Mrs. Conner also noted the front parlor contained “offerings which had been presented him from every part of the Union…” Jackson’s bedroom, which would have been the front parlor in 1821, still retains the 1821 mantle which survived the fire of 1834. The furniture ordered on November 5th was paid for in December, and in January 1822, the furniture purchased in New Orleans finally arrived from its temporary home in Pensacola. Once all these furnishings were in place, the brick mansion must have finally felt like home.

Despite Jackson’s stated intention to retire to The Hermitage after his time as Governor of Florida, he soon was travelling. He spent the winter of 1823-24 in Washington serving as Senator from Tennessee. Rachel stayed at The Hermitage that winter, but the next winter she went to Washington with Jackson for the session of Congress. They were in Washington for the vote in the House of Representatives to decide the 1824 Presidential election, which Jackson lost. They traveled again to New Orleans for the anniversary of the Battle of New Orleans in January 1828.

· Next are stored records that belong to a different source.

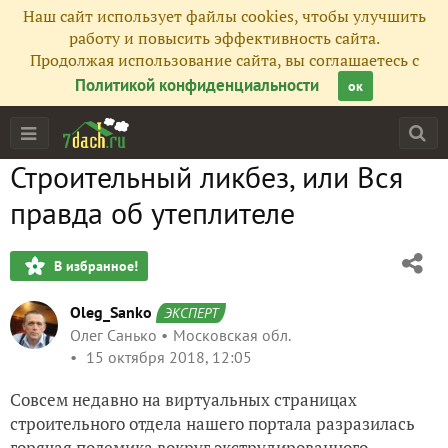
Наш сайт использует файлы cookies, чтобы улучшить
работу и повысить эффективность сайта.
Продолжая использование сайта, вы соглашаетесь с
Политикой конфиденциальности
ок
Строительный ликбез, или Вся
правда об утеплителе
В избранное!
Oleg_Sanko
ЭКСПЕРТ
Олег Санько
Московская обл.
15 октября 2018, 12:05
Совсем недавно на виртуальных страницах
строительного отдела нашего портала разразилась
горячая полемика вокруг экструдированного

This was the only version of the Hermitage mansion that Rachel ever knew, and it was undoubtedly the finest house she had ever occupied.

*This edition of Notes from the Curator is the last from Marsha Mullin, who retired in October 2021 after a 35-year career with Andrew Jackson’s Hermitage. Routinely leaned on for her knowledge of all things Hermitage- and Jackson-related, she has had a lasting impression on the organization and will certainly be missed. Join us in wishing this stalwart of our team well in her next chapter. We will miss you, Marsha!